Enhancing LLMs' Clinical Reasoning with Real-World Data from a Nationwide Sepsis Registry
Journal:
arXiv
Published Date:
May 5, 2025
Abstract
Although large language models (LLMs) have demonstrated impressive reasoning
capabilities across general domains, their effectiveness in real-world clinical
practice remains limited. This is likely due to their insufficient exposure to
real-world clinical data during training, as such data is typically not
included due to privacy concerns. To address this, we propose enhancing the
clinical reasoning capabilities of LLMs by leveraging real-world clinical data.

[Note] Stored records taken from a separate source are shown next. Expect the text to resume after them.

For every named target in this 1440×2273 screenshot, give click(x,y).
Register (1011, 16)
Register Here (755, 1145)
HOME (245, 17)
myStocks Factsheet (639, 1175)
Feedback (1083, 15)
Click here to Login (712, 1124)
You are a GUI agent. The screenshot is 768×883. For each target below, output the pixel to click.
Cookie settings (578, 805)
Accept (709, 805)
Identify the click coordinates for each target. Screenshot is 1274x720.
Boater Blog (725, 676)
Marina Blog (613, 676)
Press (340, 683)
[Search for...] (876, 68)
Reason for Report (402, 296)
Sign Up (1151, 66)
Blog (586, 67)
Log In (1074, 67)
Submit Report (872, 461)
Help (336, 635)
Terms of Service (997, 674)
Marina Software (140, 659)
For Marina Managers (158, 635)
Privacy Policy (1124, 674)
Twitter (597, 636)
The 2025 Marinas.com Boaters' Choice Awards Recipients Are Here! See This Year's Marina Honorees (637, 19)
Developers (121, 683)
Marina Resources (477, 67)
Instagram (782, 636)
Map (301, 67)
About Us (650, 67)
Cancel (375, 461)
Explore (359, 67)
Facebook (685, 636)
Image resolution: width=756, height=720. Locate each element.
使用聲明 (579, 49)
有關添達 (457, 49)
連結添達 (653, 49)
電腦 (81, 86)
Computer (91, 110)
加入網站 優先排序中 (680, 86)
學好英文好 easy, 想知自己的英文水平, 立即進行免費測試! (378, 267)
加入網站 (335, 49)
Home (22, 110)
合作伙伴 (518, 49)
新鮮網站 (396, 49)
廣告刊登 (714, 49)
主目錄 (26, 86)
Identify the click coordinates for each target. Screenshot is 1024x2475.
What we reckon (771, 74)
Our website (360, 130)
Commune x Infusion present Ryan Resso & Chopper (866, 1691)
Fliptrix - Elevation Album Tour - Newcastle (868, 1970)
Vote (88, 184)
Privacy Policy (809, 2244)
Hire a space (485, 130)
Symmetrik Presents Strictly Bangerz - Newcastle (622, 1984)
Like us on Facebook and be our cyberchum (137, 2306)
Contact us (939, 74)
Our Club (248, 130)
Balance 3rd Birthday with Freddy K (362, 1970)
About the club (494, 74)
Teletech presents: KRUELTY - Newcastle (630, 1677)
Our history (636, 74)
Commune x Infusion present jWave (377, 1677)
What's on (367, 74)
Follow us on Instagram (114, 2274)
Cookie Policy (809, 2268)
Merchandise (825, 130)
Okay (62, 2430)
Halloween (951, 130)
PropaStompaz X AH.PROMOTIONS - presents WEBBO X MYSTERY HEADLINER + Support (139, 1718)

We constructed reasoning-intensive questions from a nationwide sepsis registry
and fine-tuned Phi-4 on these questions using reinforcement learning, resulting
in C-Reason. C-Reason exhibited strong clinical reasoning capabilities on the
in-domain test set, as evidenced by both quantitative metrics and expert
evaluations. Furthermore, its enhanced reasoning capabilities generalized to a
sepsis dataset involving different tasks and patient cohorts, an open-ended
consultations on antibiotics use task, and other diseases. Future research
should focus on training LLMs with large-scale, multi-disease clinical datasets
to develop more powerful, general-purpose clinical reasoning models.